Lithium-ion batteries can only provide power for short-duration outages. Fuel cells can provide power indefinitely given a supply of hydrogen and oxygen produced by separating water into its components with a solar-powered electrolyzer, advocates said Thursday.

Stone Edge Farm, a 16-acre Sonoma County winery, has a microgrid with solar panels, batteries, an electrolyzer that produces hydrogen from rainwater and a bank of hydrogen fuel cells, winery owner Mac McQuown told commissioners.

“Our objective in our microgrid is to be independent of the utility grid 24/7, 365,” McQuown said.

California microgrids
Stone Edge Farm in Sonoma County, Calif., uses an electrolyzer and hydrogen fuel cells to store solar energy for use during the winter rainy season. | Stone Edge Farm

Microgrids using fuel cells power a low-income housing community in Brooklyn, a college in Bridgeport, Conn., and a high school and fire stations in Woodbury, Conn., said Jack Brouwer, director of the National Fuel Cell Research Center at the University of California, Irvine.

“Fuel cells have this opportunity to do that because they have very high power capabilities to power a whole community,” Brouwer said.
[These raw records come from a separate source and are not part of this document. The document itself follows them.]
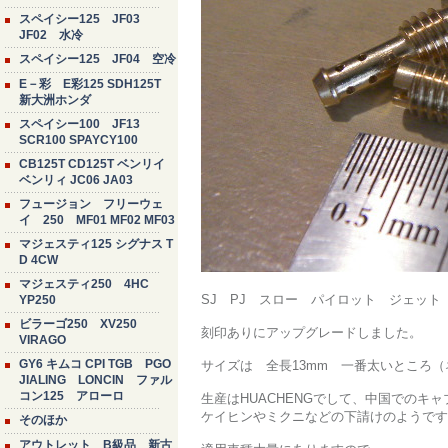
スペイシー125 JF03
JF02 水冷
スペイシー125 JF04 空冷
E－彩 E彩125 SDH125T
新大洲ホンダ
スペイシー100 JF13
SCR100 SPAYCY100
CB125T CD125T ベンリイ
ベンリィ JC06 JA03
フュージョン フリーウェ
イ 250 MF01 MF02 MF03
マジェスティ125 シグナス T
D 4CW
マジェスティ250 4HC
SJ PJ スロー パイロット ジェット
YP250
ビラーゴ250 XV250
刻印ありにアップグレードしました。
VIRAGO
GY6 キムコ CPI TGB PGO
サイズは 全長13mm 一番太いところ（
JIALING LONCIN ファル
コン125 アローロ
生産はHUACHENGでして、中国でのキ
ケイヒンやミクニなどの下請けのようです
そのほか
アウトレット B級品 新古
The big problem is cost. In applications such as microgrids, fuel cells produce electricity at $4,000 or more per kilowatt, the NFCRC says on its website. Fuel cells would be competitive in providing power for stationary loads if they reach an installed cost of $1,500 or less per kilowatt, it says.

Current research is seeking to reduce costs by using less expensive materials and producing fuel cells on a larger scale, the NFCRC says.

Brouwer said using hydrogen technology in conjunction with wind, solar and battery storage is another way to make fuel cells more practical. Existing natural gas pipelines might also be able to carry hydrogen, but that idea has proven controversial among clean-energy advocates who want to do away with natural gas entirely, he said.

Still, he said, California may ultimately need hydrogen fuel cells to provide electricity during long outages and to meet its ambitious decarbonization goals.

Hydrogen can “deliver resilience for weeks on end,” Brouwer said, and “the solution to get all the way to zero [carbon] needs something like fuel cells and hydrogen.”

Millar, with CAISO, said he agreed. “The solution here isn’t one or the other; it’s all of the above,” he said.